そこにお姉ちゃんが望む未来の形を、重ね合わせて、答えを導いた。


「では、店主さん。一つだけ約束をしてください」


「はい!! 何なりと!!」


「こちらの魔導具で研究を行う際に、決して、争いの為の魔導具へ繋げないで下さい。憎しみをぶつけ合う様な物に、この想いを使わないで下さい」


「……聖女様」


「私は誰かの幸せを願い。誰かの平穏を喜ぶ。そんな世界を望んでいます。その為に、この願いを、この祈りを、貴方に預けます」


「その願い! 確かに私が受け取らせていただきます。そして、聖女様の望む様な世界をお返しさせて頂く事! ここに約束させていただきます!!」


「ありがとうございます」


私は店主さんの手を握りながら、頭を下げた。


少しずつ、一歩ずつ、一人ずつで良い。


私はお姉ちゃんの願いを伝えていこう。


お姉ちゃんが願った理想を、繋げてゆこう。


この旅で私がしなければならない事が、一つ、確かな形になって見えた様な気がした。


「あ、あの!! 聖女様!」


「はい。なんでしょうか」


「お名前をお聞かせ下さい!! 是非!! 工房の者にも、そして完成した魔導具の恩恵を受け取る者たちにも、これから先、生きる全ての者に、聖女様のお名前を伝えてゆきたいのです!!」


私は店主さんの言葉に、いつも練習していたお姉ちゃんの笑みを浮かべながら、微笑んだ。

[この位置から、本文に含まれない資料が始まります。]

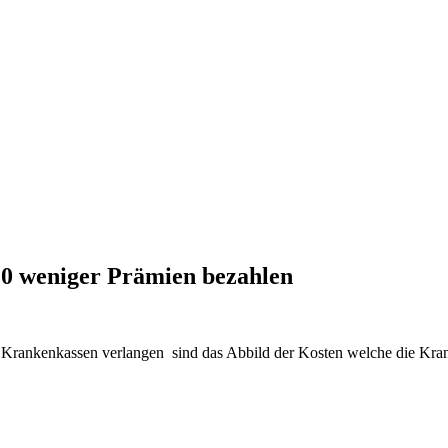
20 weniger Prämien bezahlen
ankenkassen verlangen sind das Abbild der Kosten welche die Kranke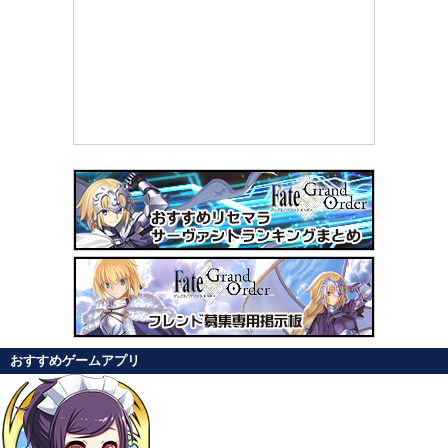
おすすめゲームアプリ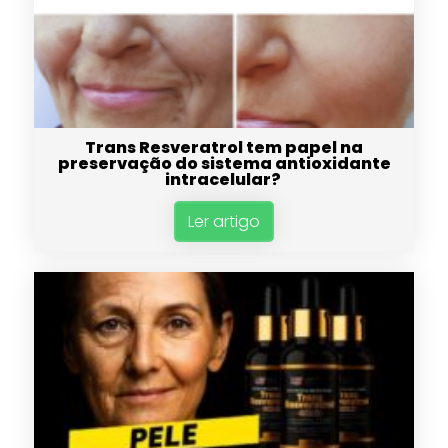
Trans Resveratrol tem papel na
preservação do sistema antioxidante
intracelular?
Ler artigo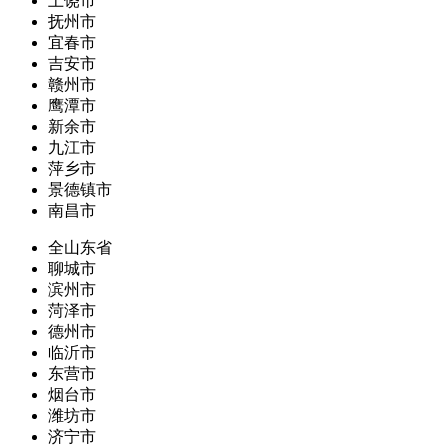
上饶市
抚州市
宜春市
吉安市
赣州市
鹰潭市
新余市
九江市
萍乡市
景德镇市
南昌市
全山东省
聊城市
滨州市
菏泽市
德州市
临沂市
东营市
烟台市
潍坊市
济宁市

優しく、温かく、見た全ての者に希望を与える。お姉ちゃんの笑顔を。


その名と共に、世界に刻みつける。


「私は、アメリア。聖女アメリアです」


「聖女アメリア様! 確かにその名。この希望と共に受け取らせていただきました! ありがとうございます!!」


これで良い。


私は胸の内を満たす満足感と共に店主さんの下を離れ、リアムさん達の元へ戻るのだった。